Le roman nous propose de suivre le destin d’un artiste musicien nommé marquis. Dès l’enfance, il écrit, compose et s’investit dans une forme artistique d’avant-garde, en marge des expressions traditionnelles. Son univers underground fédère rapidement de nombreux musiciens et des artistes en herbe qui y trouvent le moyen de pratiquer une nouvelle forme d’art et de contester l’autorité, d’abord de l’établissement éducatif où marquis séjourne, puis de la société et enfin le pouvoir politique. En quelque temps, marquis devient l’icône d’un mouvement culturel et musical contestataire qui privilégie l’expression brute et spontanée, qui exprime une révolte contre les valeurs établies. (On pense bien entendu au mouvement punk sous l’aire Reagan et Tatcher). Cette histoire se déroule au XXIVe siècle dans un système social cloisonné, inéquitable et particulièrement propice à l’insurrection – en fait, l’univers d’un précédent roman de Catherine Dufour, Le goût de l’immortalité, dont la lecture n’est pas nécessaire à la compréhension du présent livre.
Outrage et rébellion est un roman de science fiction sur la musique. C’est ici que ça devient compliqué et génial. La musique et la parole participent du même phénomène acoustique. Elles sont toutes les deux une vibration de l’air. L’auteur s’empare donc de la parole pour construire son roman sur la musique, pour monter un reportage constitué d’interviews des divers protagonistes gravitant autour de marquis : les musiciens de son groupe, des amis, des amants, son producteur ou divers artistes. Une cinquantaine de personnes témoignent de leur relation avec marquis, donnent des anecdotes sur sa vie, racontent le déroulement des concerts, évoquent leur environnement. C’est la parole brute, le discourt instantané que le lecteur perçoit pour reconstituer le récit et le contexte.
Enfin, paroles et musiques (j’ajoute bruits), en tant que phénomène acoustique, se manifestent partout et tout le temps. Elles sont ordinaires, banales, triviales. La trivialité de la parole, Catherine Dufour nous la sert dans toute sa platitude avec son lot de grotesque et de pathétisme.

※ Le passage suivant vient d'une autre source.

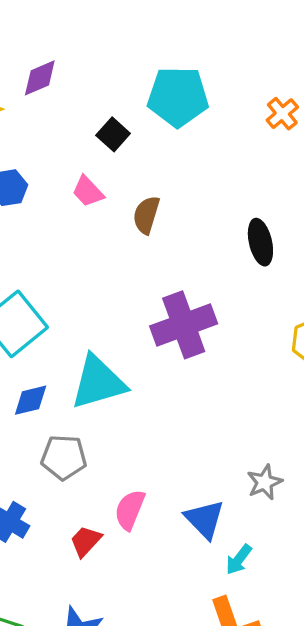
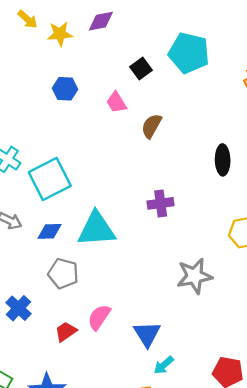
purple cross: (184, 325) -> (161, 203), size x0.6
gray star: (265, 482) -> (194, 276), moved, size x1.5

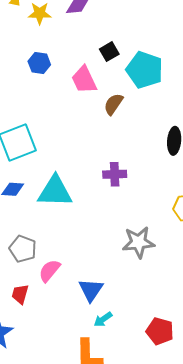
cyan pentagon: (189, 53) -> (145, 70), moved
pink trapezoid: (116, 102) -> (84, 80), size x1.4
gray pentagon: (63, 273) -> (23, 249), moved
red trapezoid: (66, 332) -> (20, 294), moved, turned -45

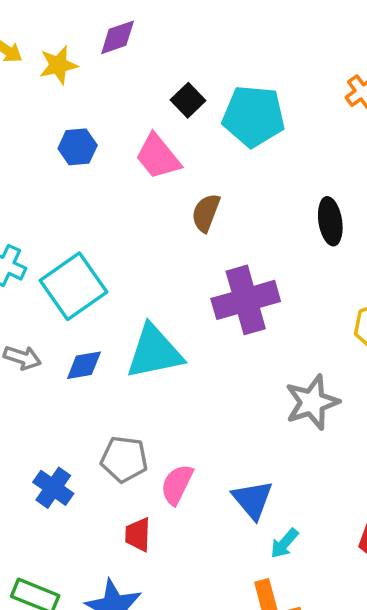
brown semicircle: (113, 104) -> (206, 213), moved
purple cross: (115, 174) -> (246, 300), size x1.6

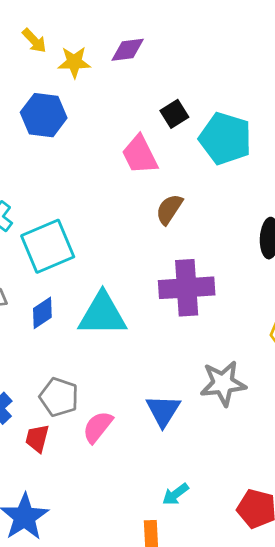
blue hexagon: (78, 147) -> (44, 115), moved, size x1.4
blue diamond: (84, 365) -> (42, 313), turned -36
blue triangle: (253, 500) -> (163, 411), moved
red trapezoid: (138, 535) -> (37, 438), moved

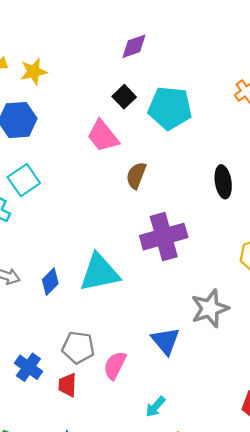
purple diamond: (128, 50) -> (134, 46), moved
cyan square: (48, 246) -> (24, 180), moved, size x0.7
cyan arrow: (176, 494) -> (155, 407), moved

La merde, la pisse, le sperme, les drogues, les pipes, les bars, le tapin, la baise, la défonce… et le vomi, tout est dit, spontanément et simplement. Cette trivialité n’est pas qu’anecdotique ou un effet d’humour, mais participe concrètement à l’évolution du récit.
Outrage et Rébellion est un roman vraiment habile par sa déconstruction littéraire et la mise en abîme du phénomène acoustique. C’est aussi un roman jouissif et prenant. Pour moi, il est inoubliable.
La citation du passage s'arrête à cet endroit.